• GOAL OF THE EXERCISE: Each record must be copied in full and unchanged; any image it holds is excluded.

━━━━━ EXERCISE INPUTS ━━━━━

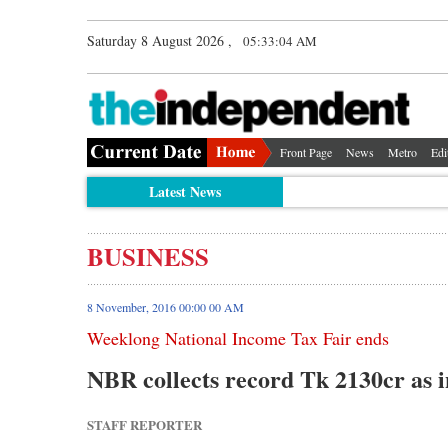
Saturday 8 August 2026 ,
05:33:05 AM
Front Page
News
Metro
Edi
Latest News
BUSINESS
8 November, 2016 00:00 00 AM
Weeklong National Income Tax Fair ends
NBR collects record Tk 2130cr as 
STAFF REPORTER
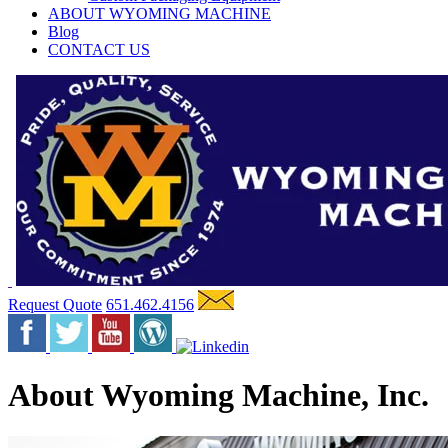
ABOUT WYOMING MACHINE
Blog
CONTACT US
Request Quote
651.462.4156
About Wyoming Machine, Inc.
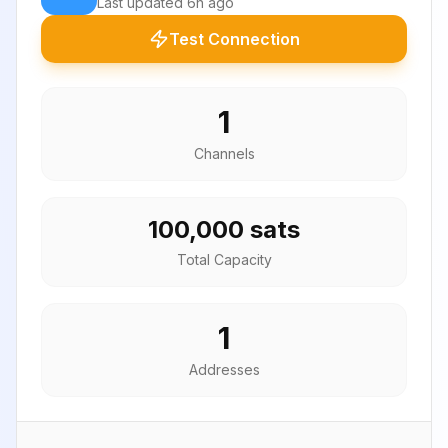
Last updated
6h ago
Test Connection
1
Channels
100,000 sats
Total Capacity
1
Addresses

━━━━━

• YOUR RESPONSE:
Saturday 8 August 2026 ,
05:33:05 AM
Front Page
News
Metro
Edi
Latest News
BUSINESS
8 November, 2016 00:00 00 AM
Weeklong National Income Tax Fair ends
NBR collects record Tk 2130cr as 
STAFF REPORTER
ABOUT WYOMING MACHINE
Blog
CONTACT US
Request Quote
651.462.4156
About Wyoming Machine, Inc.
Last updated
6h ago
Test Connection
1
Channels
100,000 sats
Total Capacity
1
Addresses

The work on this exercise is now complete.